YOUR GOAL: All lines in the records below that hold "χρησιμοποιεί" are to be shown.
::::::
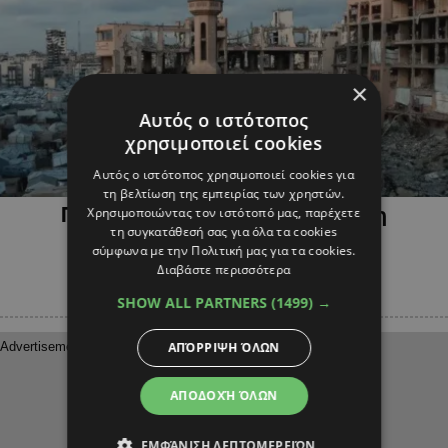
×
Αυτός ο ιστότοπος
χρησιμοποιεί cookies
Αυτός ο ιστότοπος χρησιμοποιεί cookies για
ΜΑΤΙΑ ΣΤΟΝ ΚΟΣΜΟ
τη βελτίωση της εμπειρίας των χρηστών.
Γάζα: Ούτε πόλεμος ούτε ειρήνη
Χρησιμοποιώντας τον ιστότοπό μας, παρέχετε
τη συγκατάθεσή σας για όλα τα cookies
σύμφωνα με την Πολιτική μας για τα cookies.
Διαβάστε περισσότερα
SHOW ALL PARTNERS
(1499) →
ΑΠΌΡΡΙΨΗ ΌΛΩΝ
ΑΠΟΔΟΧΉ ΌΛΩΝ
ΕΜΦΆΝΙΣΗ ΛΕΠΤΟΜΕΡΕΙΏΝ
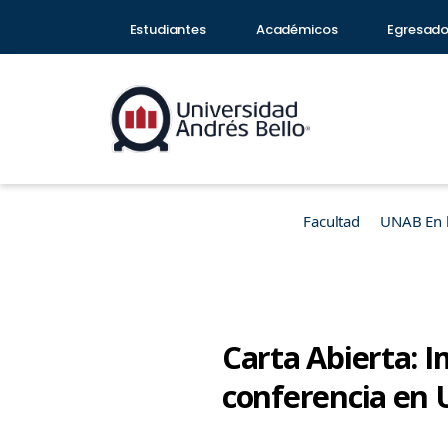
Estudiantes
Académicos
Egresad
Facultad
UNAB En 
Carta Abierta: 
conferencia en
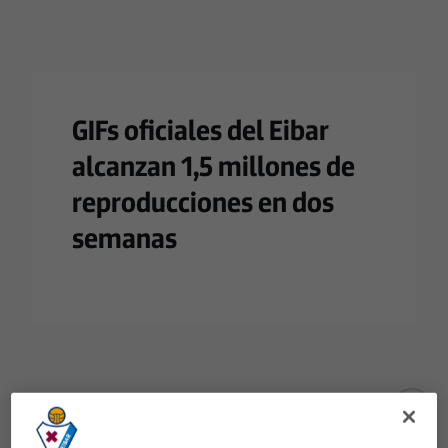
GIFs oficiales del Eibar
alcanzan 1,5 millones de
reproducciones en dos
semanas
There are no reactions yet. Be the first!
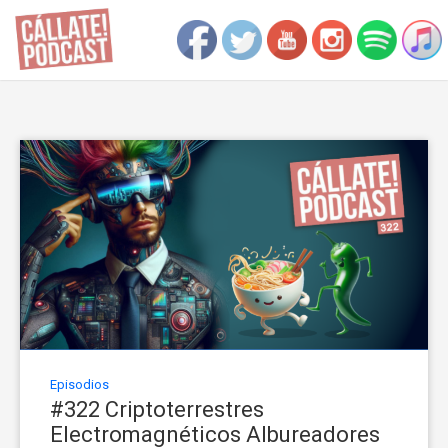
Episodios
#322 Criptoterrestres
Electromagnéticos Albureadores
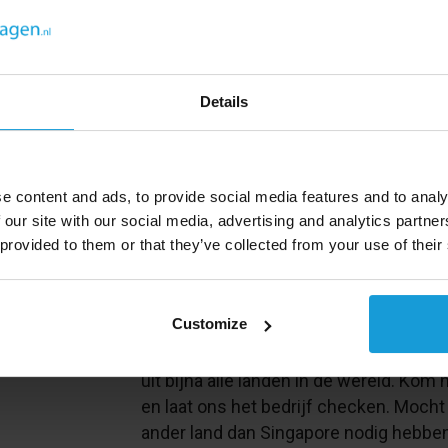
Extra informatie over Singa
Singapore
(
Republiek Singapore
) is h
Azië en beslaat uit een groep van in to
Details
en
Indonesië
als buurlanden.
Het hoofdeiland, Singapore, is met het
verbonden door een dijk en een brug.
e content and ads, to provide social media features and to analy
binnenlandse eilanden zijn met het hoo
 our site with our social media, advertising and analytics partn
verbindingen verbonden.
 provided to them or that they’ve collected from your use of their
De haven van Singapore is de een na g
Een kredietcheck kan werel
Customize
Kredietrapportaanvragen biedt een kre
uit bijna alle landen in de wereld. Kom
en laat ons het bedrijf checken. Mocht
ander land dan Singapore nodig hebben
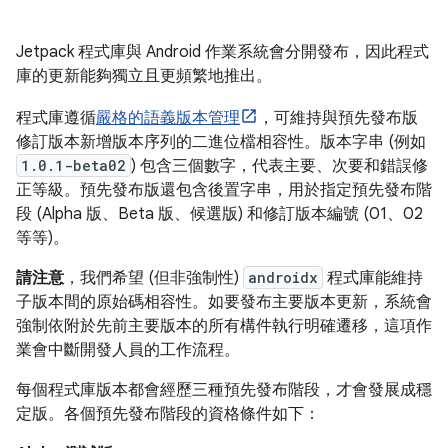
Jetpack 程式庫與 Android 作業系統會分開發布，因此程式
庫的更新能夠獨立且更頻繁地推出。
程式庫遵循
嚴格的語義版本管理
，可維持與預先發布版
修訂版本新增版本序列的二進位檔相容性。版本字串 (例如
1.0.1-beta02
) 包含三個數字，代表主要、次要和錯誤修
正等級。預先發布版還包含後置字串，用於指定預先發布階
段 (Alpha 版、Beta 版、候選版) 和修訂版本編號 (01、02
等等)。
請注意
，我們希望 (但非強制性)
androidx
程式庫能維持
子版本間的原始碼相容性。如要發布主要版本更新，系統會
強制依附於先前主要版本的所有構件執行明確遷移，這項作
業會中斷開發人員的工作流程。
每個程式庫版本都會經歷三種預先發布階段，才會發展成穩
定版。各個預先發布階段的資格條件如下：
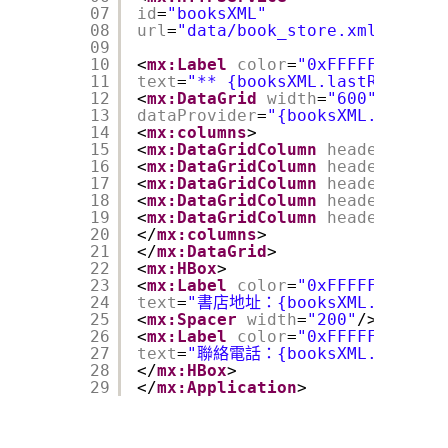
07
id
=
"booksXML"
08
url
=
"data/book_store.xml"
/>
09
10
<
mx:Label
color
=
"0xFFFFFF"
11
text
=
"** {booksXML.lastResult.s
12
<
mx:DataGrid
width
=
"600"
height
13
dataProvider
=
"{booksXML.lastRes
14
<
mx:columns
>
15
<
mx:DataGridColumn
headerText
=
16
<
mx:DataGridColumn
headerText
=
17
<
mx:DataGridColumn
headerText
=
18
<
mx:DataGridColumn
headerText
=
19
<
mx:DataGridColumn
headerText
=
20
</
mx:columns
>
21
</
mx:DataGrid
>
22
<
mx:HBox
>
23
<
mx:Label
color
=
"0xFFFFFF"
24
text
=
"書店地址：{booksXML.lastResu
25
<
mx:Spacer
width
=
"200"
/>
26
<
mx:Label
color
=
"0xFFFFFF"
27
text
=
"聯絡電話：{booksXML.lastResu
28
</
mx:HBox
>
29
</
mx:Application
>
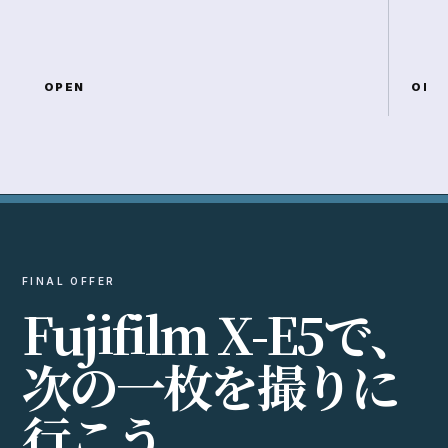
OPEN
OPE
FINAL OFFER
F
u
j
i
f
i
l
m
X
-
E
5
で
、
次
の
一
枚
を
撮
り
に
行
こ
う
。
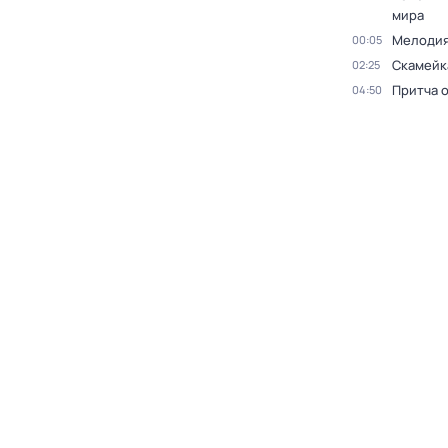
мира
Мелодия
00:05
Скамейк
02:25
Притча 
04:50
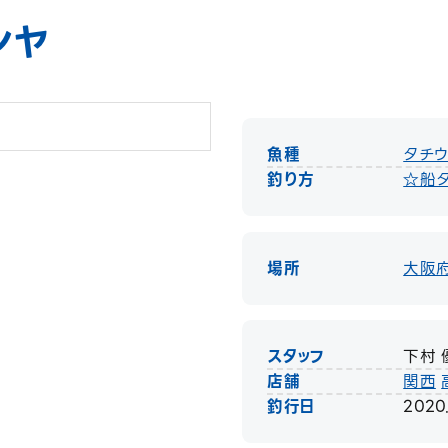
ンヤ
魚種
タチ
釣り方
☆船
場所
大阪
スタッフ
下村 
店舗
関西
釣行日
2020.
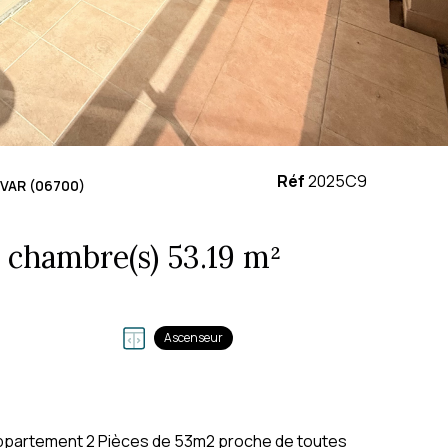
Réf
2025C9
VAR (06700)
Appartement 2 pièce(s) 1 chambre(s) 53.19 m²
Ascenseur
appartement 2 Pièces de 53m2 proche de toutes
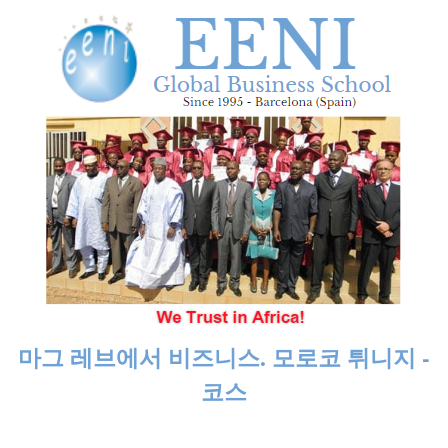
마그 레브에서 비즈니스. 모로코 튀니지 -
코스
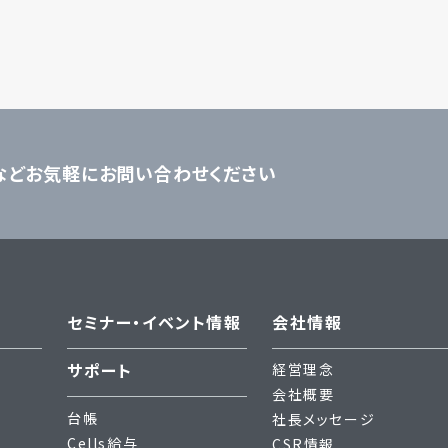
などお気軽にお問い合わせください
セミナー・イベント情報
会社情報
サポート
経営理念
会社概要
台帳
社長メッセージ
Cells給与
CSR情報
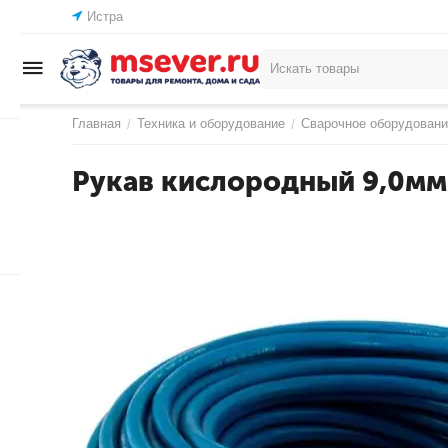
Истра
Главная
Техника и оборудование
Сварочное оборудовани
/
/
Рукав кислородный 9,0мм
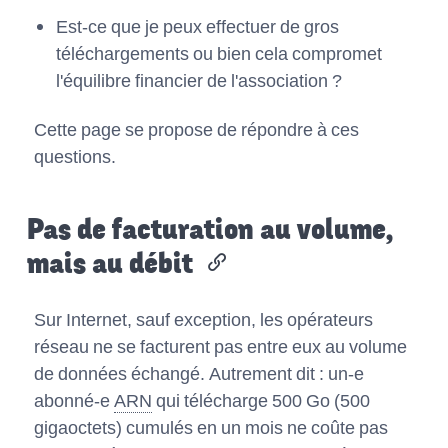
Est-ce que je peux effectuer de gros
téléchargements ou bien cela compromet
l'équilibre financier de l'association ?
Cette page se propose de répondre à ces
questions.
Pas de facturation au volume,
mais au débit
Sur Internet, sauf exception, les opérateurs
réseau ne se facturent pas entre eux au volume
de données échangé. Autrement dit : un-e
abonné-e
ARN
qui télécharge 500 Go (500
gigaoctets) cumulés en un mois ne coûte pas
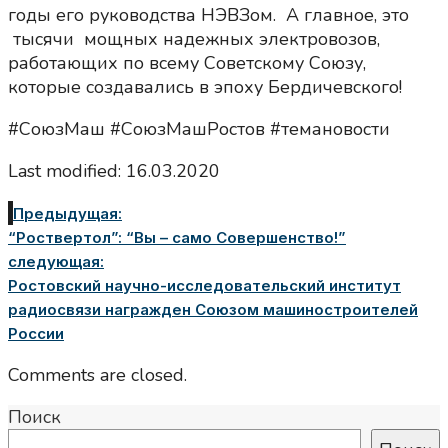
годы его руководства НЭВЗом. А главное, это
тысячи мощных надежных электровозов,
работающих по всему Советскому Союзу,
которые создавались в эпоху Бердичевского!
#СоюзМаш #СоюзМашРостов #темановости
Last modified: 16.03.2020
Предыдущая:
“Роствертол”: “Вы – само Совершенство!”
следующая:
Ростовский научно-исследовательский институт
радиосвязи награжден Союзом машиностроителей
России
Comments are closed.
Поиск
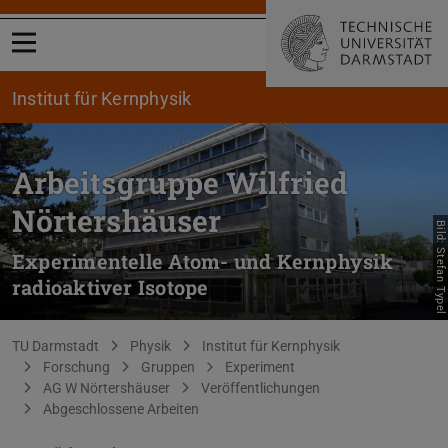
Menü öffnen
Institut für Kernphysik
Arbeitsgruppe Wilfried
Nörtershäuser
Bild: Stefan Typel
Experimentelle Atom- und Kernphysik
radioaktiver Isotope
Sie befinden sich hier:
TU Darmstadt
Physik
Institut für Kernphysik
Forschung
Gruppen
Experiment
AG W Nörtershäuser
Veröffentlichungen
Abgeschlossene Arbeiten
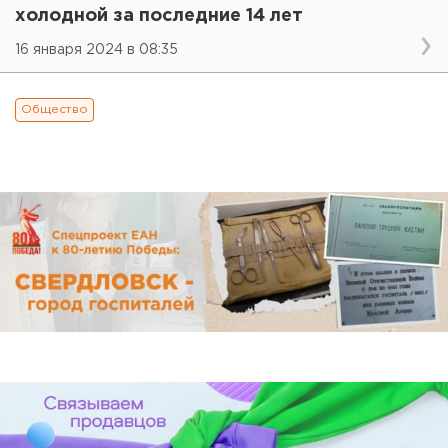
холодной за последние 14 лет
16 января 2024 в 08:35
Общество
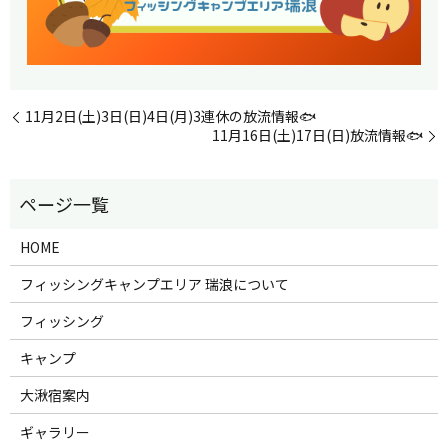
11月2日(土)3日(日)4日(月)3連休の放流情報🐟
11月16日(土)17日(日)放流情報🐟
HOME
フィッシングキャンプエリア 瑞浪について
フィッシング
キャンプ
大湫宿案内
ギャラリー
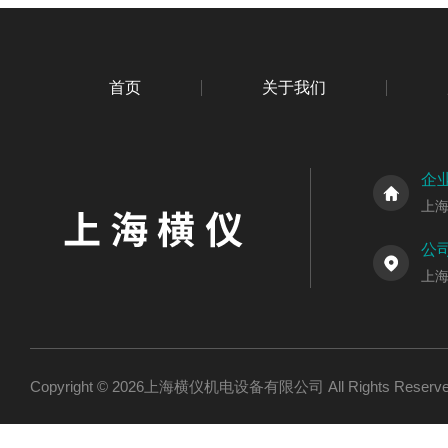
首页
关于我们
企
上
公
上海
Copyright © 2026上海横仪机电设备有限公司 All Rights Res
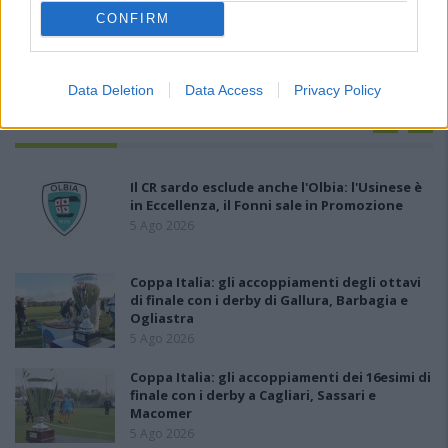
CONFIRM
Data Deletion
Data Access
Privacy Policy
PIÙ LETTI OGGI
Il CR sardo esclude anche l'Olbia: l'Usinese è
in Eccellenza, il Fonni sale in Promozione
5 Ago 2026
Coppa Italia: gli accoppiamenti degli ottavi
di finale con i derby di Gallura, Barbagia e
Ogliastra
5 Ago 2026
Coppa Italia: gli accoppiamenti dei 16esimi di
finale con i derby a Cagliari, Sassari e
Macomer
5 Ago 2026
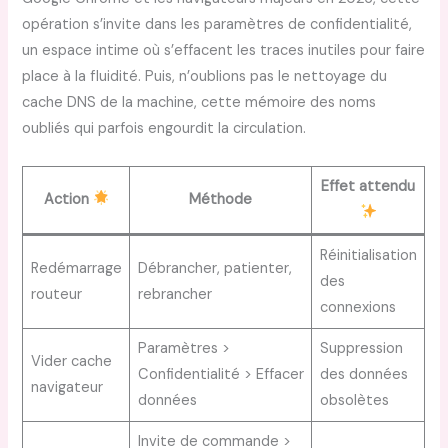
opération s’invite dans les paramètres de confidentialité,
un espace intime où s’effacent les traces inutiles pour faire
place à la fluidité. Puis, n’oublions pas le nettoyage du
cache DNS de la machine, cette mémoire des noms
oubliés qui parfois engourdit la circulation.
Effet attendu
Action
Méthode
Réinitialisation
Redémarrage
Débrancher, patienter,
des
routeur
rebrancher
connexions
Paramètres >
Suppression
Vider cache
Confidentialité > Effacer
des données
navigateur
données
obsolètes
Invite de commande >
::::::
OUTPUT FOR THIS TASK:
χρησιμοποιεί cookies
Αυτός ο ιστότοπος χρησιμοποιεί cookies για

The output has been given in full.